Trace encoding - traceEv(String/Stack) deferred output always sent at tail of trace file leaving it incomplete until stopped.

chrisst...@gmail.com

unread,

Dec 31, 2016, 11:26:53 AM12/31/16

to golang-nuts

Hello, I wrote (rather derived from the stdlib) a reentrant Parser for the Go trace files, so I could stream partial events as they are returned from runtime.ReadTrace(). After learning about the format and reading the go15trace design doc everything makes sense. I've noticed that runtime.traceEvString/traceEvStack are not written until the trace is shutting down. A hashtable/map is kept for the stack traces and strings and it greatly condenses the trace but does have the caveat that a stack trace is not complete until it is stopped. I can reliably work around getting the traceEvString data by ignoring the seq and correlating the PC with FuncForPC but can't think of a similar work around for traceEvStack. Is there a way to do this?

As a quick hack I added a flush() method to traceStackTable and flush before waiting for trace to be ready to dequeue to get the behavior I want. Would there be any interest of a proper implementation of this? The exact proposal being to send new items in traceStackTable and the string map to the buffer queue so ReadTrace can pick them up as they are first seen. They can still be tracked the same way to prevent duplication of strings/stacks in the trace. Based on my testing and limited understanding of ReadData, it will send pending data in the fullHead traceBufPtr, there is not a threshold of N buffers before writes. But if I'm incorrect may need modified to have runtime.ReadTrace() always flush any available trace data or a runtime(|/trace).FlushTrace() so a user could signal this explicitly. This doesn't affect any of the tooling for traces, they don't have a concept of a footer, just a header and events so they will continue to work as is.

Use cases could be numerous, you could stream events of functions / goroutines as they are created / stopped with line numbers and files in real time for debugging. Basically anything that you get from go tool trace, but (near) real time which may enable some neat visualization tools. What sparked my interest is probably not as interesting to others, but I was issuing tokens to track counts/ordering of functions by wrapping a inner func. The caveat here being function signatures have to match and it doesn't look very clean and has edge cases for reliability and is limited to "was this called and how many times".. but it is a bit simpler to reason with then complicated signaling / sync prims. With a parser for trace files at runtime I can Watch(fn interface{}) any function during a test by taking the func ptr (reflect.ValueOf(fn).Pointer()) and calling FuncForPC. Then using the file/line/name and correlating it to the trace to validate all kinds of additional data points available in trace events. Might be a better way to do this, it's just an experiment but it works.
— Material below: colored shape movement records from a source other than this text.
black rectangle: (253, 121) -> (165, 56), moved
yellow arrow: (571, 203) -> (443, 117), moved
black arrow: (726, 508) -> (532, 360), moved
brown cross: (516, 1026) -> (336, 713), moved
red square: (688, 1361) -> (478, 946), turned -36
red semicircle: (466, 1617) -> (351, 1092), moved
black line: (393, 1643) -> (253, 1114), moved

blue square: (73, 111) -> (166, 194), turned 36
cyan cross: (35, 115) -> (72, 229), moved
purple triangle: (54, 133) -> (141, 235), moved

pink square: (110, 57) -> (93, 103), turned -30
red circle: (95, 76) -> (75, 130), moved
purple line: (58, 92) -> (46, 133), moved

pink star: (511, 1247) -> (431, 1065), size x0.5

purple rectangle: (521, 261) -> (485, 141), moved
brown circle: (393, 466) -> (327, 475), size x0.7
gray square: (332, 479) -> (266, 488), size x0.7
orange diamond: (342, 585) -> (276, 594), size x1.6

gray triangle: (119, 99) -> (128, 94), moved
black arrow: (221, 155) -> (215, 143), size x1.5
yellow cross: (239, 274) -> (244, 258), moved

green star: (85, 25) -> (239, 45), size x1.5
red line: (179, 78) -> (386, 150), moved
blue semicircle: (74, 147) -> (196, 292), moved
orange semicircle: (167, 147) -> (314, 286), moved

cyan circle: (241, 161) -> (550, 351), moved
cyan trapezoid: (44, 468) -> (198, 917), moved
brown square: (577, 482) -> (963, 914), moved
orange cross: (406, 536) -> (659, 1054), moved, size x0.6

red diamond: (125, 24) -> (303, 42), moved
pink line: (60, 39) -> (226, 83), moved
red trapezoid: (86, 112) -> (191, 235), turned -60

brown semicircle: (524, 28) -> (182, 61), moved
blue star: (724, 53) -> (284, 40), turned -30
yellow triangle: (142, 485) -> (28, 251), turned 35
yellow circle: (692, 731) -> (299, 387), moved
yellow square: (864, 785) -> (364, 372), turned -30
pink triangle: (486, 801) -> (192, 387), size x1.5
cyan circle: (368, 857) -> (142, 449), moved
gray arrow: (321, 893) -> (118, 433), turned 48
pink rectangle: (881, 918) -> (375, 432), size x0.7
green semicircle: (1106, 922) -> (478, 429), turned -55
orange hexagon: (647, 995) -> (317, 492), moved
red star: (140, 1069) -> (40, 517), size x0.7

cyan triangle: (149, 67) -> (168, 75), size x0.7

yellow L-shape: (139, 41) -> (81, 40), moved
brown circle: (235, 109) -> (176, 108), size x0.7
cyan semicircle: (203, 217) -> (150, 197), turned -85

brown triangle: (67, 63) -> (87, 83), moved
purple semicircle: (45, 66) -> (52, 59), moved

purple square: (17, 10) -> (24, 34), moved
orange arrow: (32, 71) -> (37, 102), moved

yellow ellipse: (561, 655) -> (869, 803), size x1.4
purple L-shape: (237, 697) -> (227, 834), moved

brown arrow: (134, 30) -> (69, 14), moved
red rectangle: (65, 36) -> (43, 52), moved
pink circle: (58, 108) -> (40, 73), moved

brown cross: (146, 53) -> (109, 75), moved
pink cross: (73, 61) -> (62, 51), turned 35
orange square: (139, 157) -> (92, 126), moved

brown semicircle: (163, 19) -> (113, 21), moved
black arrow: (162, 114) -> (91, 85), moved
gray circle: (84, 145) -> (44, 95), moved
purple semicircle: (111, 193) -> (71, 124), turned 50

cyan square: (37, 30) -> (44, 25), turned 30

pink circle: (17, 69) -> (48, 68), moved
For now I can simply Start() and Stop() at the beginning and end of each test for my own use case, so if this makes no sense to anyone else, no worries thanks for reading regardless.

-Chris

Tarmigan

unread,

Jan 4, 2017, 1:19:12 AM1/4/17

to chrisst...@gmail.com, golang-nuts, dmi...@stackimpact.com, Dmitry Vyukov

Hi Chris,

I think that the parsing of the runtime trace information like you are
describing is very interesting. I have been thinking about a similar
continuous tracing and automatic anomaly detection for my application,
but have not yet tried to implement anything, so your experience is
helpful. My application has limited connectivity and I am only
interested in anomalous high latencies that occur < 0.01% of the time,
so the existing manual and live-streaming tracing options are not a
good fit for my needs.

Did you see the "StackImpact" post to gonuts from a few months ago?
Their github repo includes an internal package to parse and filter the
trace format. You could also see how they handle the traceEvStack
issue (I have not looked myself).

Online parsing, filtering, and analyzing the trace output seems like a
common desire and enhancement to the standard pprof/trace
functionality (which is great itself). At least 3 of us want to use
the runtime trace output without having to manually run a trace and
define start and stop points for the trace.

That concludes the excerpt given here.